Daarom vindt hij de Republikeinse partij erger dan massamoordenaars.
Chomsky maakte de opmerkingen in een interview met de New Yorker eind 2020.
"Ja, hij probeerde veel levens te vernietigen, maar niet het georganiseerde menselijke leven op aarde, evenmin als Adolf Hitler. Hij was een volslagen monster, maar wijdde zijn inspanningen niet volkomen bewust aan de vernietiging van het vooruitzicht op menselijk leven op aarde."
Dit toont zeker aan dat Chomsky bereid is gebruik te maken van zijn vrijheid van meningsuiting. Het behoeft geen betoog dat deze mening veel weerstand heeft opgeroepen en dat veel mensen erdoor beledigd zijn.
Is Chomsky's wereldbeeld correct?
Dit is deels een kwestie van mening.
Chomsky's kritiek op kapitalisme, massamedia en economische ongelijkheid is in veel opzichten profetisch gebleken.

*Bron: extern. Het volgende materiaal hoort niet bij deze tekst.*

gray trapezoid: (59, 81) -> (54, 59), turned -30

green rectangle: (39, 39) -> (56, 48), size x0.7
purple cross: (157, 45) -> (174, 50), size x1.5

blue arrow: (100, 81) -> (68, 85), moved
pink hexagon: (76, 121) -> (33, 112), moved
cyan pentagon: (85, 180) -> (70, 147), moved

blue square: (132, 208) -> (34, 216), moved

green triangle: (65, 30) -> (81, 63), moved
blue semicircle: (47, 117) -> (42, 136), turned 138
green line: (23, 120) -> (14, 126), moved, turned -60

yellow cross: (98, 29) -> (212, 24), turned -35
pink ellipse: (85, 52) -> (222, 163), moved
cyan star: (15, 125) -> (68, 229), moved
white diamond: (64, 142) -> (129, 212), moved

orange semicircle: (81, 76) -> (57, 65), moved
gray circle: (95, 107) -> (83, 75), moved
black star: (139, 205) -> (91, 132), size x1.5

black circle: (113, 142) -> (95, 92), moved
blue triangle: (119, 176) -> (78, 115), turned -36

Tegelijkertijd kan Chomsky er geloofwaardig van worden beschuldigd de problemen met herverdeling en economische socialistische modellen te onderschatten.
Ondanks zijn pragmatisme is het voor mensen ter linkerzijde of zelfs in het centrum ook gemakkelijk om Chomsky als overdreven idealistisch aan te merken.

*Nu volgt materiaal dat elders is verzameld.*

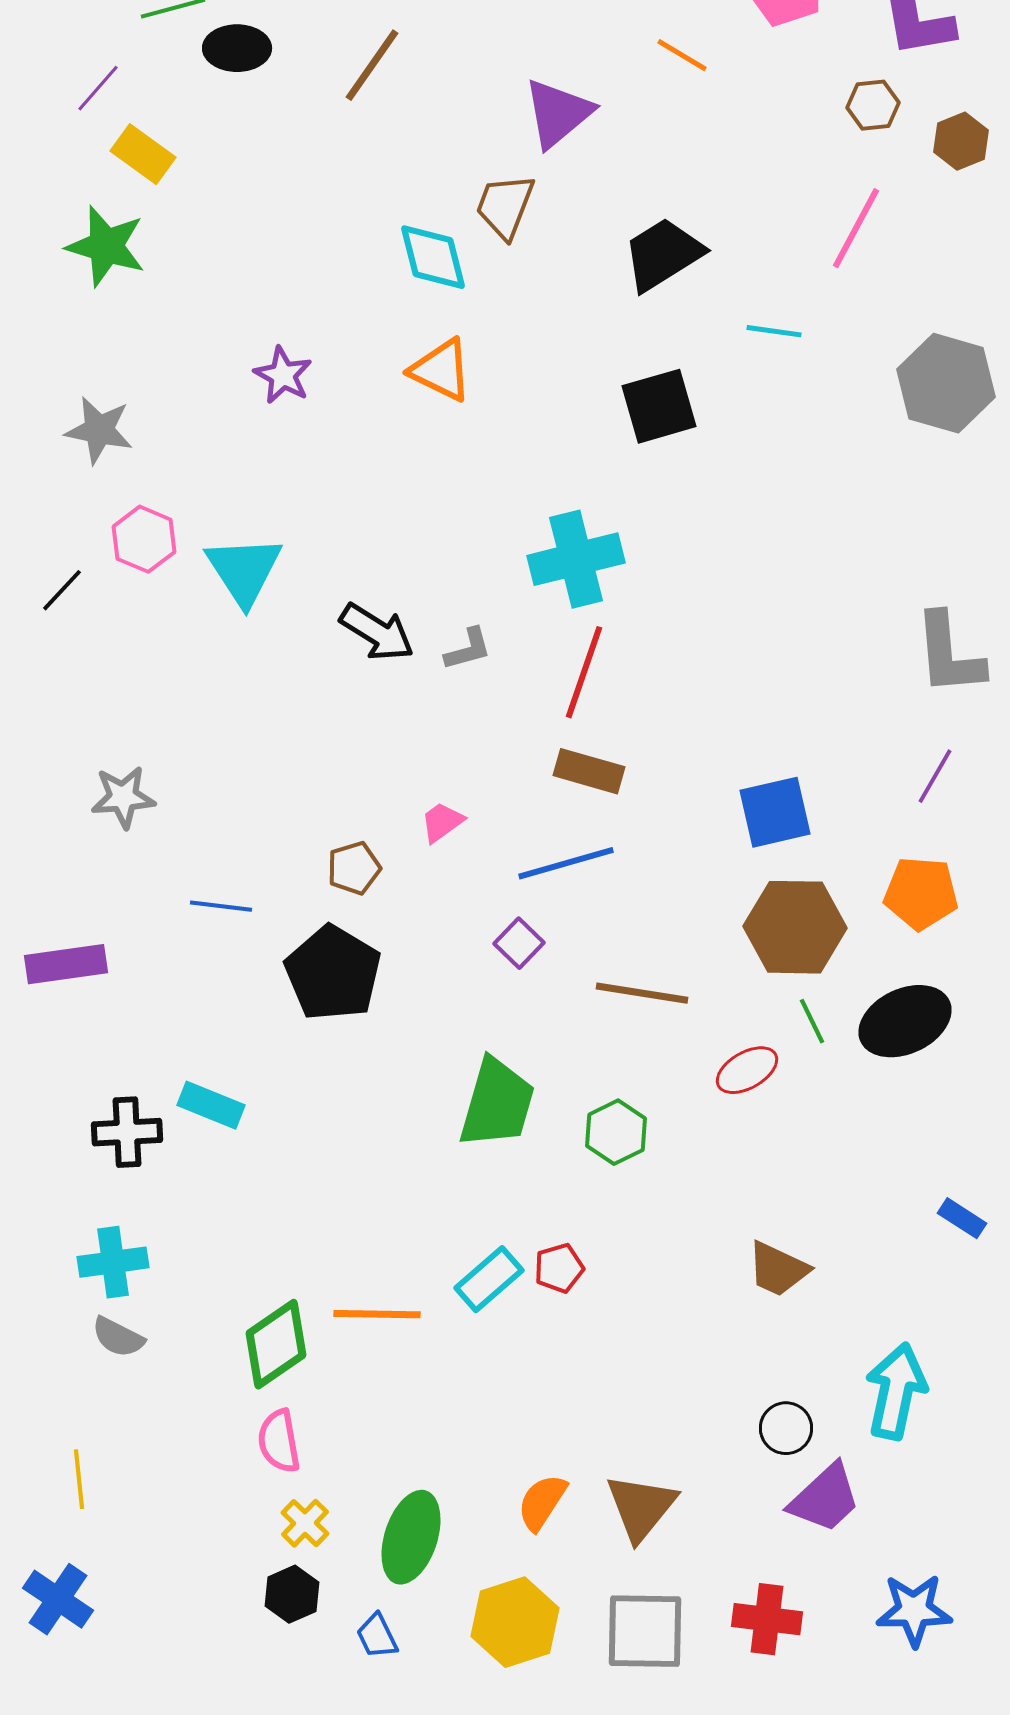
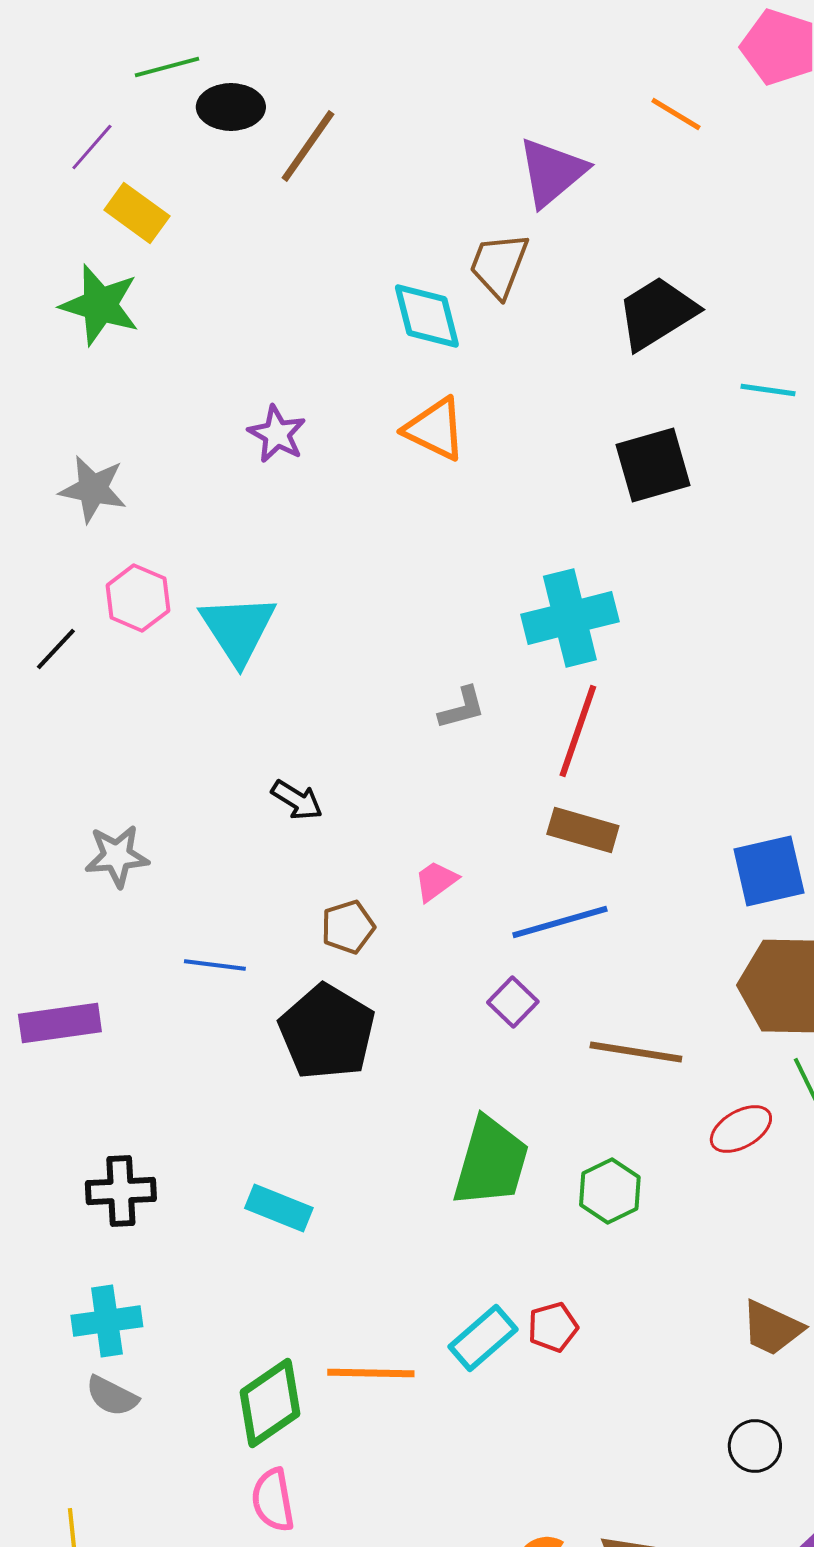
brown line: (372, 65) -> (308, 146), moved
black arrow: (377, 632) -> (297, 800), moved, size x0.7
cyan rectangle: (211, 1105) -> (279, 1208), moved
black circle: (786, 1428) -> (755, 1446), moved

Rechts daarentegen zou Chomsky over het algemeen beschouwen als ontspoord en een paniekzaaier die alleen maar een mooi klinkende buzz geeft aan een verkapte weg naar rampzalig beleid.
Wat je ook van hem vindt, het lijdt geen twijfel dat Chomsky een van de meest invloedrijke intellectuelen van onze tijd is en een vooraanstaand denker en activist van Amerikaans links.